Notwithstanding the good intention of the scheduled increases in SSS contribution rates under RA 11199, Velasco said it must be suspended while the country faces a national public health emergency.

“We are witnesses to the negative impact of this Covid-19 outbreak,” and given this, he said “the sovereign government must be given the prerogative to bend the rules of the social security law in favor of the greater good.”

He said that increasing the rate of contributions of SSS members will “strikingly undermine the recovery effort of everyone suffering from job losses, wage reduction, business closures, and health-related issues.”

However, Ignacio disclosed that SSS stands to lose over P41 billion worth of contributions if the scheduled increase in contribution rate is shelved.

P41.4-billion loss

She cited projections of a loss of P41.37 billion in 2021 contributions if implementation of the contribution increase is suspended.

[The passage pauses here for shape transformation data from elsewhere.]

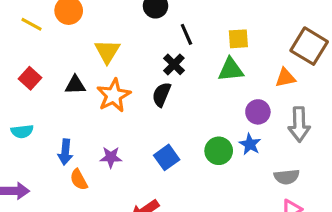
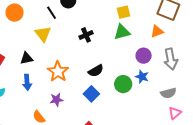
black line: (186, 34) -> (52, 13), moved
black cross: (174, 64) -> (86, 35), turned 32
black semicircle: (162, 94) -> (96, 71), moved, turned -133
orange star: (114, 95) -> (58, 72), moved
blue arrow: (65, 152) -> (27, 82), moved

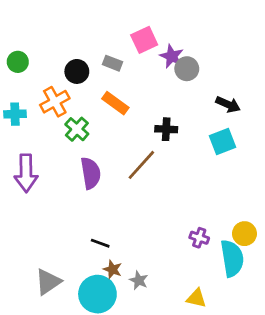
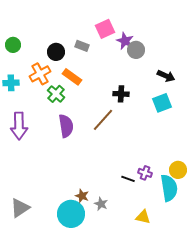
orange rectangle: (115, 103) -> (72, 77), moved
black line: (100, 243) -> (128, 179), moved
gray triangle: (48, 282) -> (20, 208), moved

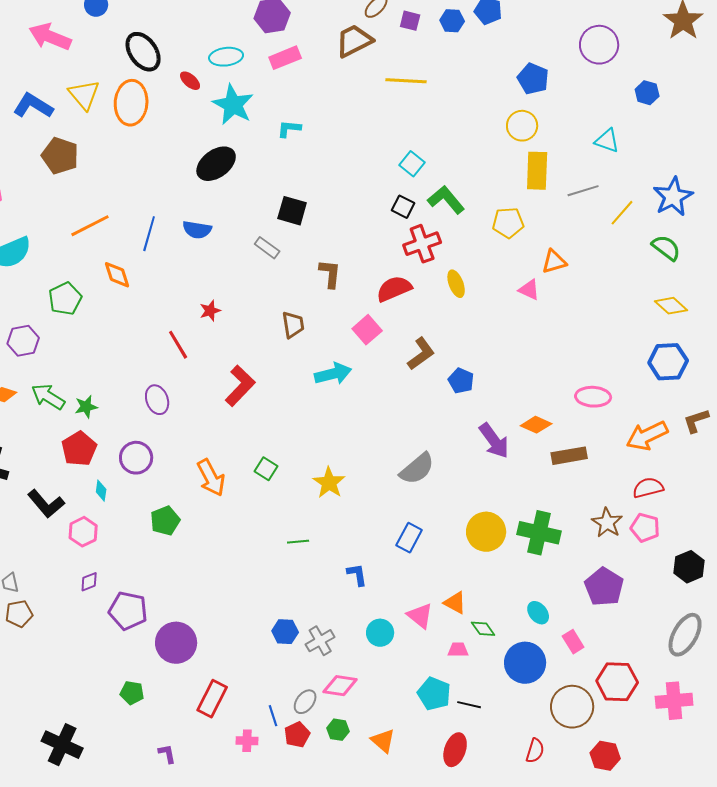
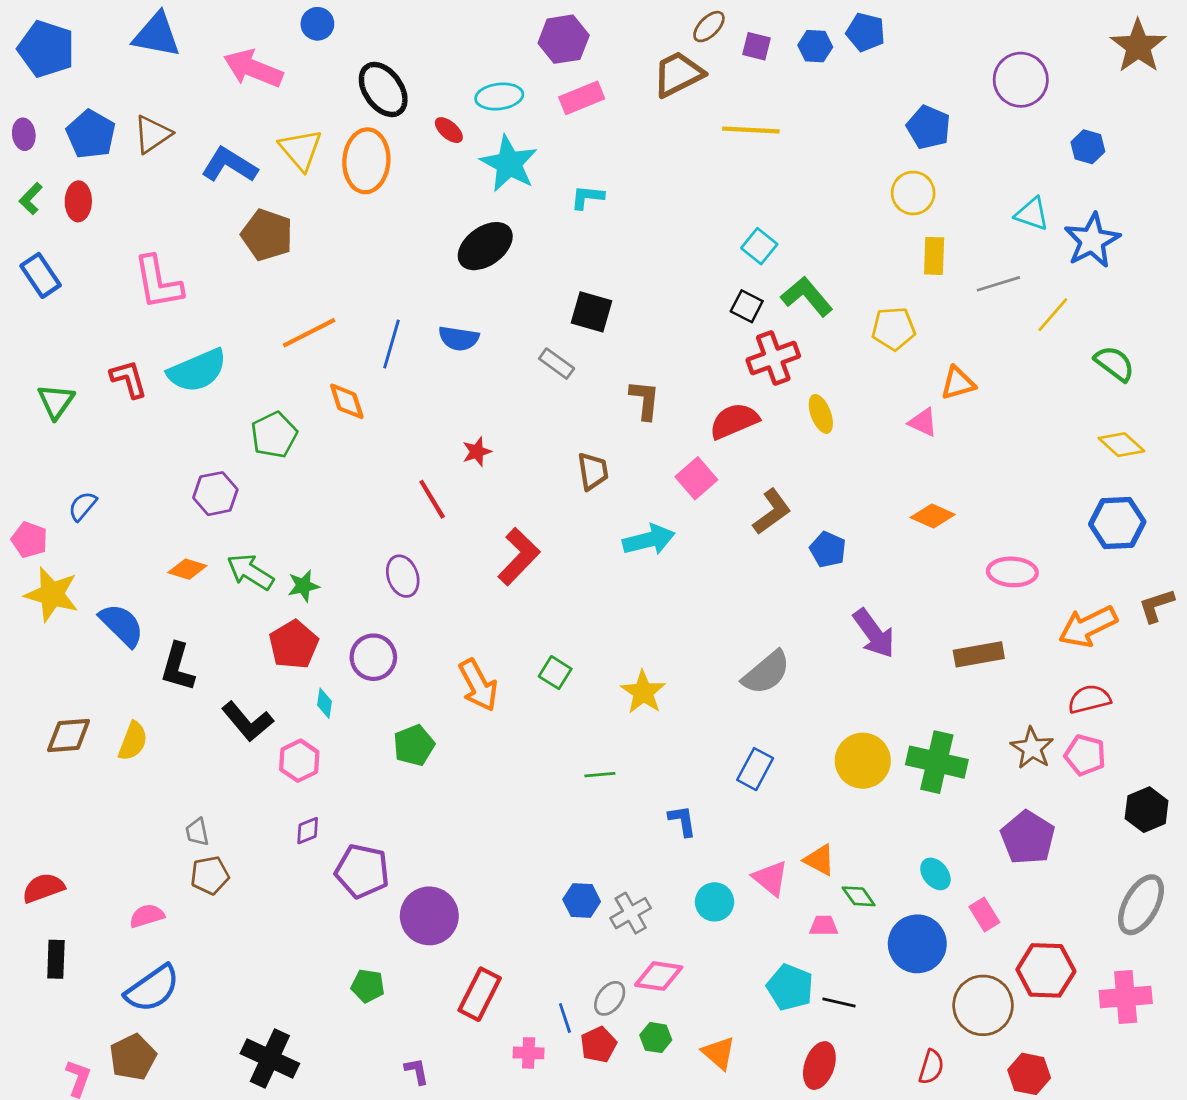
yellow rectangle: (537, 171) -> (934, 256), size x0.7
blue star: (673, 197) -> (1092, 241), moved
orange diamond: (536, 425) -> (933, 516), moved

Also, she said, the small scheduled increase in contributions would be equivalent to around P41 billion of benefits and loans to 3.3 million beneficiaries. This amount should continue to enable the SSS to grant even more benefits and loans for the greater good of the SSS membership, both present and future.

“We submit that the additional peso contributions are relatively small, ranging from P15 to P100 for employed members, from P30 to P200 for self-employed and voluntary members and from P80 to P200 for OFW members,” she added.

According to Ignacio, the predetermined contribution schedule is a long overdue reform which will offset the financial impact of improved and expanded benefits that the SSS has provided since 2017.

“Apart from the emergency Covid pandemic responses, these are the additional P1,000 monthly benefit allowance, expanded maternity benefit and unemployment insurance benefit, with no corresponding additional funding,” she added.

“At this time of the Covid-19 pandemic, when members and pensioners have clamored for heightened benefits, including allowable loans, we would expect that proposed measures should clearly strengthen the SSS, not weaken it financially.   Stopping the collection of this considerable amount would clearly weaken our institution established to provide social protection,” Ignacio said.